Fähigkeit zur Verteidigung erhalten
Das heisst aber nicht, dass wir die klassische Bedrohung ausser Acht lassen dürfen. Wir wissen nicht, was die Zukunft bringt und wir tun gut daran, unsere Fähigkeit zur Verteidigung zu erhalten. Allein schon die Ungewissheit darüber, was in ein paar Jahren sein wird, gebietet es, zur Fähigkeit zur Verteidigung zu stehen – ganz abgesehen davon, dass wir auch politisch darauf angewiesen bleiben, den Verteidigungsauftrag und die Verteidigungsfähigkeit zu bewahren. Sonst werden wir da, wo die Armee noch verankert ist, auf dem Lande z.B., unglaubwürdig.
Meines Erachtens gehören zur Verteidigung aber auch die Armee-Einsätze im Innern. Verteidigung heisst: Erhaltung der Souveränität der Eidgenossenschaft. Dazu zählt jetzt vorrangig der Kampf gegen die aktuelle Bedrohung, welche folgende Charakteristika aufweist:
Sie überschreitet Grenzen. Sie verwischt den Übergang von äusserer zu innerer Sicherheit. Sie ist teilweise asymmetrisch, also unkonventionell, überraschend, unerwartet, gemein, hinterhältig. Und sie vernetzt untrennbar Politik, Gesellschaft, Militär und Wirtschaft. Konkret haben wir es zu tun
– mit Konflikten ausserhalb von Europa (Stichworte Israel / Palästina, Kaukasus usw.)
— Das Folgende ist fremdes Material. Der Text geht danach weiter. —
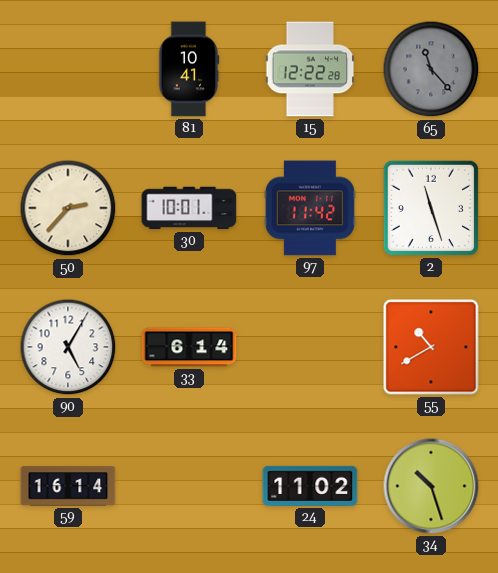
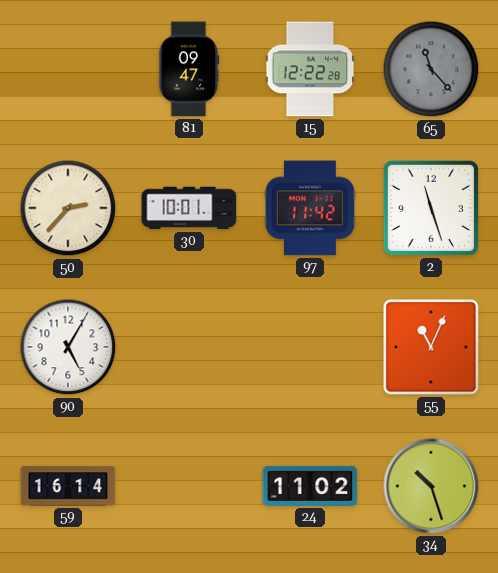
81: 10:41 -> 09:47
33: 6:14 -> none
55: 10:40 -> 11:04
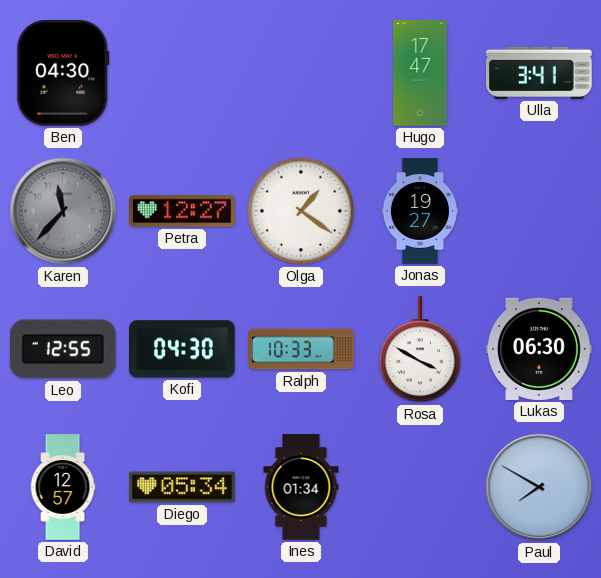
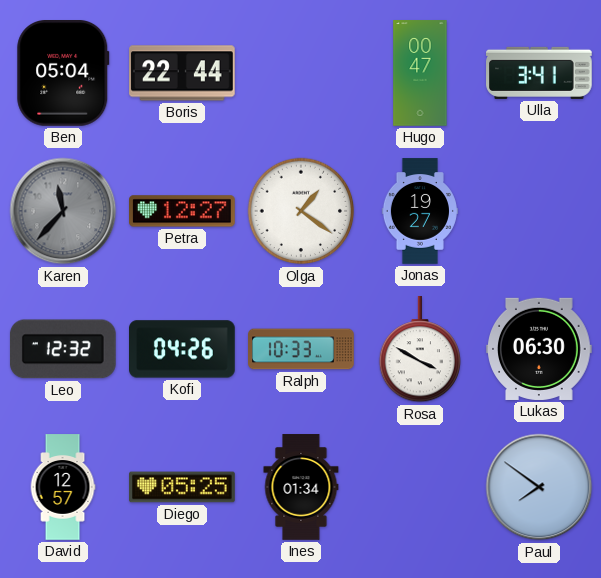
Ben: 04:30 -> 05:04
Boris: none -> 22:44
Hugo: 17:47 -> 00:47
Leo: 12:55 -> 12:32
Kofi: 04:30 -> 04:26
Diego: 05:34 -> 05:25
Paul: 7:50 -> 7:51
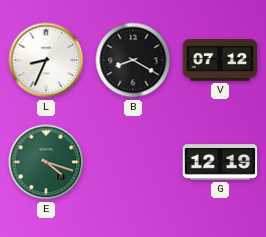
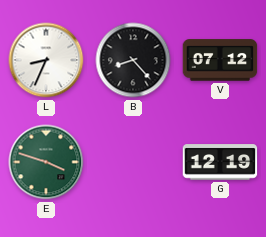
B: 8:20 -> 8:23
E: 4:18 -> 3:48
– mit bewaffneten Konflikten an der Peripherie Europas (Stichwort Balkan)
– mit Naturkatastrophen
– mit technischen Katastrophen
– mit den Auswirkungen der nuklearen Proliferation, d.h. der Verbreitung von Atomwaffen (Stichwort Zerfall der Sowjetunion)
– mit Terror und gewalttätigem Extremismus (Stichwort Al Qaida und islamistischer Fanatismus und Fundamentalismus)
– mit dem Informationskrieg (in technischer und inhaltlich-politischer Hinsicht!)
– mit Störungen der kritischen Infrastruktur (Stichworte Luftverkehr, Stromversorgung usw.) und mit Gewaltanwendung im Luftraum.
Gemeinsam ist den aktuellen Formen der Bedrohung: Sie können jederzeit und überall auftreten. Sie können im Westen jedes Land und jede Institution treffen; wie überhaupt der Terror den Westen als Gesamtheit ins Visier nimmt. Wegen seiner politischen und wirtschaftlichen Vormacht, aber auch wegen unserer Lebensweise, z.B. wegen der Tatsache, dass die Frauen bei uns eine andere Stellung haben als im Islam.
Schutz ist nicht im Alleingang zu bewältigen
Gegenüber diesen Bedrohungen ist das Engagement der Armee notwendig, auch und gerade im subsidiären Einsatz. Dies hat allerdings in geeigneter Form zu erfolgen, mit geeigneten Truppen. Deshalb ist das Wiedererstarken der territorialen Infanterie zu begrüssen. Sie entlastet Formationen, die dafür weniger geeignet sind und andere Aufträge haben. Ein absoluter Schutz ist aber nie möglich, darüber dürfen wir uns keinerlei Illusionen hingeben. Und ebenso müssen wir erkennen, dass Schutz nicht mehr ausschliesslich im Alleingang zu bewerkstelligen ist. Zu glauben, wir könnten der aktuellen Bedrohung ohne ein Mindestmass von Kooperation in der Prävention und Durchsetzung von Frieden begegnen, halte ich für einen Trugschluss.